● **Task details**
Among the records below, one line contains "Here is an image."; copy that line and all that follow it, exactly as written.

───

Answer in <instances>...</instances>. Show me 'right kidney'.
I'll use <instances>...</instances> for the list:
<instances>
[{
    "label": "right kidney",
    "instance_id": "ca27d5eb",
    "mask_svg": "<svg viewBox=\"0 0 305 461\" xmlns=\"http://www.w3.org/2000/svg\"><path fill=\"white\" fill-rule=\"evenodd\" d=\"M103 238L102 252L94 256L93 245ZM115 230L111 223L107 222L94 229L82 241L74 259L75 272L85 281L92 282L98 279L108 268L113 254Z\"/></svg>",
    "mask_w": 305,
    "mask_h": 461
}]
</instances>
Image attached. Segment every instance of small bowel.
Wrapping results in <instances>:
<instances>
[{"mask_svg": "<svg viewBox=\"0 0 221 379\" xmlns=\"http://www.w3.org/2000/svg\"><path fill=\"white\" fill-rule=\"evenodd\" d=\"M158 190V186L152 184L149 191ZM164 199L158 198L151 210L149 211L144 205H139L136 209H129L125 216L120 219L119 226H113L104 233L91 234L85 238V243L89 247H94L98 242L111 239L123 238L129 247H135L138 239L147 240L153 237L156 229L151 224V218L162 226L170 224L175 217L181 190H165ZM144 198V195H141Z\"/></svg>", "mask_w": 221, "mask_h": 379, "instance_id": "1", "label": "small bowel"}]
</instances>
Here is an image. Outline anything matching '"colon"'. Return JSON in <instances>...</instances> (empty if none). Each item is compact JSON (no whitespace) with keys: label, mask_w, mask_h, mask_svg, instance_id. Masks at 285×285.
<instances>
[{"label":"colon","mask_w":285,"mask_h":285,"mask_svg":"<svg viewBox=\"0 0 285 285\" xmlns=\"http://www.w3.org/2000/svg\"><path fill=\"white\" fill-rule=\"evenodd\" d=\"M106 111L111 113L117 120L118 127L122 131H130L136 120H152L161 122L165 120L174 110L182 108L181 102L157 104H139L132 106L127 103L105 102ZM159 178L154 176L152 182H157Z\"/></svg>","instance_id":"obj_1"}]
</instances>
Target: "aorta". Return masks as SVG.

───

● **Completed task**
Here is an image. Outline anything matching '"colon"'. Return JSON in <instances>...</instances> (empty if none). Each item is compact JSON (no whitespace) with keys: label, mask_w, mask_h, mask_svg, instance_id. Masks at 285×285.
<instances>
[{"label":"colon","mask_w":285,"mask_h":285,"mask_svg":"<svg viewBox=\"0 0 285 285\" xmlns=\"http://www.w3.org/2000/svg\"><path fill=\"white\" fill-rule=\"evenodd\" d=\"M106 111L111 113L117 120L118 127L122 131H130L136 120H152L161 122L165 120L174 110L182 108L181 102L157 104H139L132 106L127 103L105 102ZM159 178L154 176L152 182H157Z\"/></svg>","instance_id":"obj_1"}]
</instances>
Target: "aorta". Return masks as SVG.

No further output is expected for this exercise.